Washington, 18 Abr 2018 (AFP) - O endividamento atinge recordes, puxado pela China. e supera amplamente os níveis de 2009, pouco depois da quebra do banco Lehman Brothers, o que representa um risco para a economia mundial, adverte o Fundo Monetário Internacional (FMI).

"Não há espaço para a complacência", afirmou Vitor Gaspar, diretor de assuntos orçamentários do FMI, durante a apresentação do relatório "O Observatório Orçamentário", antes das reuniões semestrais do Fundo e do Banco Mundial.

De acordo com o documento, o conjunto da dívida atingiu 1,64 trilhão de dólares em 2016 e representa 225% do PIB mundial.

"O mundo se encontra 12% mais endividado que durante o recorde precedente, em 2009", lamenta o FMI, que atribui o aumento sobretudo a China, que representa 47% do crescimento da dívida desde 2007.
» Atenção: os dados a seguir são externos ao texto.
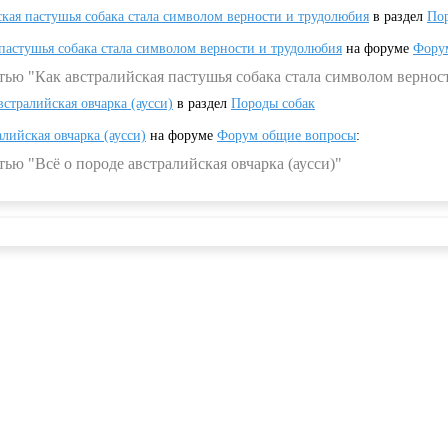
ская пастушья собака стала символом верности и трудолюбия
в раздел
Пор
 пастушья собака стала символом верности и трудолюбия
на форуме
Фору
тью "Как австралийская пастушья собака стала символом вернос
встралийская овчарка (аусси)
в раздел
Породы собак
алийская овчарка (аусси)
на форуме
Форум общие вопросы
:
ью "Всё о породе австралийская овчарка (аусси)"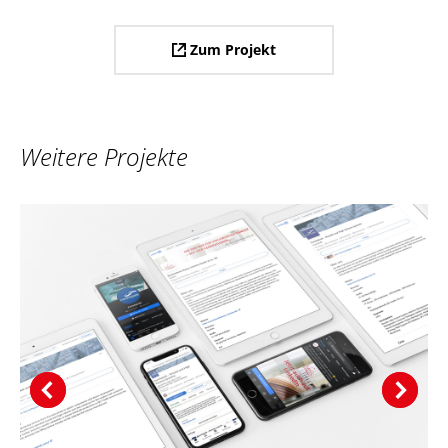
Zum Projekt
Weitere Projekte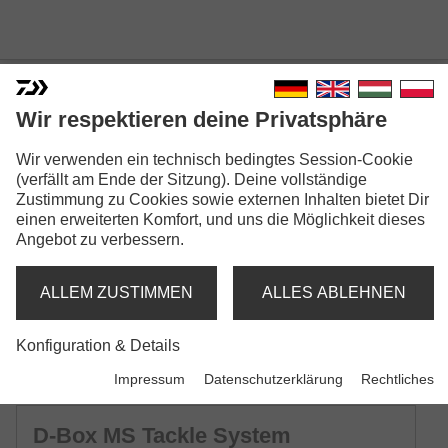
D-BOX TACKLE SYSTEM
Wir respektieren deine Privatsphäre
Modellausführungen: 11
Wir verwenden ein technisch bedingtes Session-Cookie
(verfällt am Ende der Sitzung). Deine vollständige
D-Box SS Tackle System
Zustimmung zu Cookies sowie externen Inhalten bietet Dir
Kunstköderbox | Small Shallow | mit Silikondichtung
einen erweiterten Komfort, und uns die Möglichkeit dieses
Angebot zu verbessern.
D-Box SR Tackle System
Kunstköderbox | Small Regular | mit Silikondichtung
ALLEM ZUSTIMMEN
ALLES ABLEHNEN
Konfiguration & Details
D-Box SD Tackle System
Kunstköderbox | Small Deep | mit Silikondichtung
Impressum
Datenschutzerklärung
Rechtliches
D-Box MS Tackle System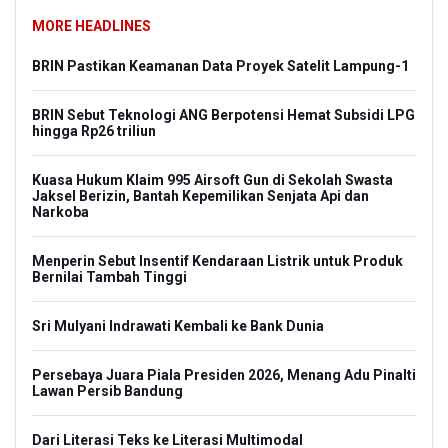
MORE HEADLINES
BRIN Pastikan Keamanan Data Proyek Satelit Lampung-1
BRIN Sebut Teknologi ANG Berpotensi Hemat Subsidi LPG
hingga Rp26 triliun
Kuasa Hukum Klaim 995 Airsoft Gun di Sekolah Swasta
Jaksel Berizin, Bantah Kepemilikan Senjata Api dan
Narkoba
Menperin Sebut Insentif Kendaraan Listrik untuk Produk
Bernilai Tambah Tinggi
Sri Mulyani Indrawati Kembali ke Bank Dunia
Persebaya Juara Piala Presiden 2026, Menang Adu Pinalti
Lawan Persib Bandung
Dari Literasi Teks ke Literasi Multimodal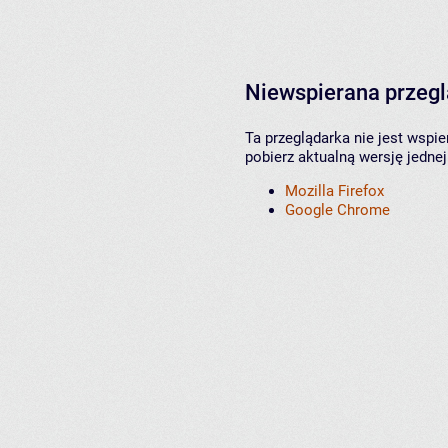
Niewspierana przeg
Ta przeglądarka nie jest wspi
pobierz aktualną wersję jednej
Mozilla Firefox
Google Chrome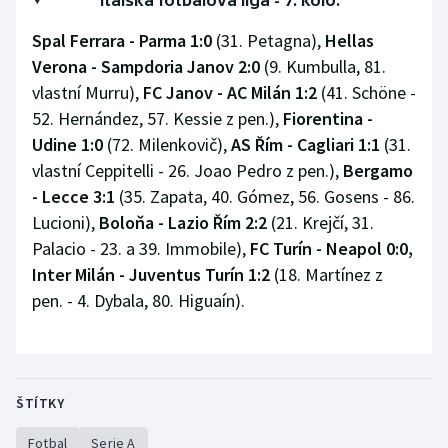
Spal Ferrara - Parma 1:0
(31. Petagna),
Hellas
Verona - Sampdoria Janov 2:0
(9. Kumbulla, 81.
vlastní Murru),
FC Janov - AC Milán 1:2
(41. Schöne -
52. Hernández, 57. Kessie z pen.),
Fiorentina -
Udine 1:0
(72. Milenkovič),
AS Řím - Cagliari 1:1
(31.
vlastní Ceppitelli - 26. Joao Pedro z pen.),
Bergamo
- Lecce 3:1
(35. Zapata, 40. Gómez, 56. Gosens - 86.
Lucioni),
Boloňa - Lazio Řím 2:2
(21. Krejčí, 31.
Palacio - 23. a 39. Immobile),
FC Turín - Neapol 0:0,
Inter Milán - Juventus Turín 1:2
(18. Martínez z
pen. - 4. Dybala, 80. Higuaín).
ŠTÍTKY
Fotbal
Serie A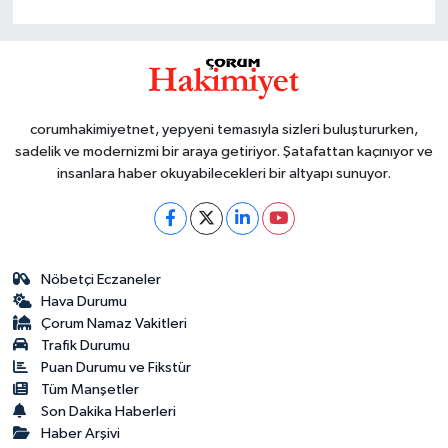
corumhakimiyetnet, yepyeni temasıyla sizleri buluştururken,
sadelik ve modernizmi bir araya getiriyor. Şatafattan kaçınıyor ve
insanlara haber okuyabilecekleri bir altyapı sunuyor.
Nöbetçi Eczaneler
Hava Durumu
Çorum Namaz Vakitleri
Trafik Durumu
Puan Durumu ve Fikstür
Tüm Manşetler
Son Dakika Haberleri
Haber Arşivi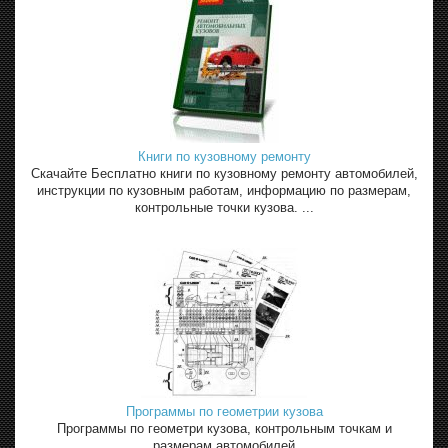
Книги по кузовному ремонту
Скачайте Бесплатно книги по кузовному ремонту автомобилей,
инструкции по кузовным работам, информацию по размерам,
контрольные точки кузова. ...
Программы по геометрии кузова
Программы по геометри кузова, контрольным точкам и
размерам автомобилей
O endividamento deve prosseguir após a aprovação nos Estados Unidos de uma reforma fiscal que provocará um crescimento do déficit orçamentário em um trilhão de dólares nos próximos três anos, elevando a dívida do país a 116% do PIB até 2023.

Nos países desenvolvidos, a dívida está em 105% de seu PIB, o nível mais elevado desde o fim da Segunda Guerra Mundial, e nos países emergentes alcança 50%, uma proporção inédita desde a crise da dívida dos anos 1980, que atingiu duramente as economias em desenvolvimento.

"A experiência demonstra que os governos com mais sucesso são aqueles que se preparam logo que surgem nuvens no horizonte", disse Gaspar, antes de pedir aos Estados que adotem medidas para evitar problemas em caso de crise.

"Um endividamento e déficit importantes reduzem as capacidades dos governos de responder com políticas orçamentárias que reforcem a economia em caso de recessão", destacou o FMI.

Os países emergentes poderiam ser as primeiras vítimas: "O endividamento se encontra em um nível muito elevado no mundo inteiro e geralmente a dívida acontece em dólares", recordou o economista chefe do FMI, Maurice Obstfeld, na terça-feira.

Nestas condições, caso os Estados Unidos aumentem de maneira mais rápida que o previsto as taxas de juros, os países emergentes sofreriam as consequências.